Como mencionaba un tanto como tirando la sal al piso en mi entrada sobre Los días de Ayotzinapa, en esta nueva era de información inmediata parece increíble la posibilidad de que 43 estudiantes jóvenes puedan desaparecer de manera tan violenta, o que policías y militares puedan cometer semejante atrocidad sin que se vuelva viral inmediatamente. Me preguntaba qué evita que estos eventos vuelvan a ocurrir y, por supuesto, la respuesta es nada. ¿Por qué no se hace viral? Porque las víctimas son de origen indígena, marginalizados y despreciados en su propio país; ignorados y discriminados cuando migran en busca de un futuro con menos balas. Fueron miembros de las Fuerzas Armadas quienes denunciaron los numerosos casos de crímenes contra los derechos humanos, un grupo de militares filtró los documentos y pruebas necesarias para condenar a los altos mandos responsables de la masacre de La Cantuta y otros actos extrajudiciales. Anteriormente mencioné que las condenas de Vladimiro Montesinos, Alberto Fujimori, el General Nicolas Hermosa Ríos, Santiago Martín Rivas y una serie de militares que participaron en las matanzas y desapariciones, representaban un avance importante en la lucha por la defensa de los derechos humanos en Perú; hoy en día me es difícil mantener esta posición. 

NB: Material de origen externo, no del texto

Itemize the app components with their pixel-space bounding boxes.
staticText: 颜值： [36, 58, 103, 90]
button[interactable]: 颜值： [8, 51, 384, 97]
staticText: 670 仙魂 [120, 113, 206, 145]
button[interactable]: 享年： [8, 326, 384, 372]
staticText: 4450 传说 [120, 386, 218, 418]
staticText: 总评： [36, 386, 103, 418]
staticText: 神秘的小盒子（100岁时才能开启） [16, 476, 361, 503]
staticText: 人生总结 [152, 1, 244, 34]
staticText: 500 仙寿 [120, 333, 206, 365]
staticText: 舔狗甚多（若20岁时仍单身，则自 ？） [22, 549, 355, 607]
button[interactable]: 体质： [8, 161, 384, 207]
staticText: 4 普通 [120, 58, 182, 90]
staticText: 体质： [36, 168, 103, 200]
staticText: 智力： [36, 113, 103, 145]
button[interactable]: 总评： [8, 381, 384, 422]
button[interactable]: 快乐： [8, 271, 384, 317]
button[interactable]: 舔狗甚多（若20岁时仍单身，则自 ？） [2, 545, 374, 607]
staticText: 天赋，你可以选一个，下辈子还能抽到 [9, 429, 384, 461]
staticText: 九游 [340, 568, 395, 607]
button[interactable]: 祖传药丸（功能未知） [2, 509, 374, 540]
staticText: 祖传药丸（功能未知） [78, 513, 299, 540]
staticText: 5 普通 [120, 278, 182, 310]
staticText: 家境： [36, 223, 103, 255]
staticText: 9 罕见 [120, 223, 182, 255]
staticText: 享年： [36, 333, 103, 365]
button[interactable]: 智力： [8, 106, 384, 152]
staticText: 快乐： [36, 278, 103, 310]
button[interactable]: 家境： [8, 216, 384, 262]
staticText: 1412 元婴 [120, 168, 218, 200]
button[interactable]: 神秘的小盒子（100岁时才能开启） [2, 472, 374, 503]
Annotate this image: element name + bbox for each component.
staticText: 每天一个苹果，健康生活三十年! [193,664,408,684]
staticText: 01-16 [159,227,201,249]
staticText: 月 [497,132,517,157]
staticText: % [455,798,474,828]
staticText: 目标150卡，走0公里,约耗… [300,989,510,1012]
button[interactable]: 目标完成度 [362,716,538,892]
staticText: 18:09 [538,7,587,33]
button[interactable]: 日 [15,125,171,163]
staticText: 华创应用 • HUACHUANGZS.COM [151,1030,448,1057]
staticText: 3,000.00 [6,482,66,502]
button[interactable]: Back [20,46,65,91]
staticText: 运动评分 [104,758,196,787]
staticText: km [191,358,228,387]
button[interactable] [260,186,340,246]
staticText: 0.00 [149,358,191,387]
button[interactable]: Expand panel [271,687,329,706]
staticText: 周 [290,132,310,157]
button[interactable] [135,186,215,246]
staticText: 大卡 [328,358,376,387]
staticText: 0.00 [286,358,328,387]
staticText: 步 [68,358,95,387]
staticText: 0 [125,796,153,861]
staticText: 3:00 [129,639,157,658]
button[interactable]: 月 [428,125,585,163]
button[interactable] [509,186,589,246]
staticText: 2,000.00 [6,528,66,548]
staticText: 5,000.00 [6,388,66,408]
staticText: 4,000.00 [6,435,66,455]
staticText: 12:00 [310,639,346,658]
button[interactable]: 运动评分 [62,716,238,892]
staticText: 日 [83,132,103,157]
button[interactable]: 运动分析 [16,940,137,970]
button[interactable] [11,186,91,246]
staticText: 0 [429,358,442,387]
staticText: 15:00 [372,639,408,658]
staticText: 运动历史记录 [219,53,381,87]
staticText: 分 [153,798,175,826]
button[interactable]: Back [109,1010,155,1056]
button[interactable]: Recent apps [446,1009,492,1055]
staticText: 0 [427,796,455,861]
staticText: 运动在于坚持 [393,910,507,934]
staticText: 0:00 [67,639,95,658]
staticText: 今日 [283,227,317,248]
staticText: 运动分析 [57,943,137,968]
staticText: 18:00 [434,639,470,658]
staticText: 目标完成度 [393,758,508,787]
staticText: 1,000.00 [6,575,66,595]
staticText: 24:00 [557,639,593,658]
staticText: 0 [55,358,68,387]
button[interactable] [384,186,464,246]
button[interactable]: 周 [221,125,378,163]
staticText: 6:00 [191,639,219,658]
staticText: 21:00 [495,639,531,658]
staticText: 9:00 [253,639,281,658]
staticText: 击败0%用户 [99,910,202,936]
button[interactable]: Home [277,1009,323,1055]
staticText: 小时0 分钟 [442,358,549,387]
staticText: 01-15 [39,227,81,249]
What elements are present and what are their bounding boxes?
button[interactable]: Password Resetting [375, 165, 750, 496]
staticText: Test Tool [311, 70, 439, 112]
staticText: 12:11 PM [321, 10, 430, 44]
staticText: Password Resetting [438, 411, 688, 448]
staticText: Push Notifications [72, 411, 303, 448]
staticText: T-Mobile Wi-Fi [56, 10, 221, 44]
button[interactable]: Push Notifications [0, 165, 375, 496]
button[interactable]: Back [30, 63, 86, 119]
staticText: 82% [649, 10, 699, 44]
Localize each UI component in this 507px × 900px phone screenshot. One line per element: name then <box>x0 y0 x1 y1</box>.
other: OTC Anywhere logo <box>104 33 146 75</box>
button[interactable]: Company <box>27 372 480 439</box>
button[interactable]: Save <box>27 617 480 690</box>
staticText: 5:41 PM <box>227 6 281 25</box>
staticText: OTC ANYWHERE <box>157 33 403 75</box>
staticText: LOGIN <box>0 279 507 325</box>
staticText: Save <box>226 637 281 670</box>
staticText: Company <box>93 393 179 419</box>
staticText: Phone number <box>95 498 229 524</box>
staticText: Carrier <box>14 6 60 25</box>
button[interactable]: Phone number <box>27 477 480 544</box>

Hoy en día el fujimorismo no es el único fantasma que amenaza con reescribir a su capricho la historia de las atrocidades cometidas durante la dictadura de Alberto Fujimori, también lo es el conservadurismo y la derecha hambrienta de poder, la prensa parcial que informa en función de los intereses del empresariado; así como la vista y paciencia de todo ciudadano que participa del discurso que terruquea a todo peruano en la otredad desde que el Grupo Colina asesinó a Javier Ríos Rojas de 8 años en Barrios Altos. El ensañamiento del estado, las fuerzas armadas y la opinión pública en las ciudades continuará permitiendo que se use al otro como carne de cañón 

Realmente, que innecesario el odio foráneo cuando entre nosotros mismos nos tratamos como la basura. Y sin embargo queda claro, que el enemigo de un peruano no es otro peruano, el enemigo de un peruano es un limeño.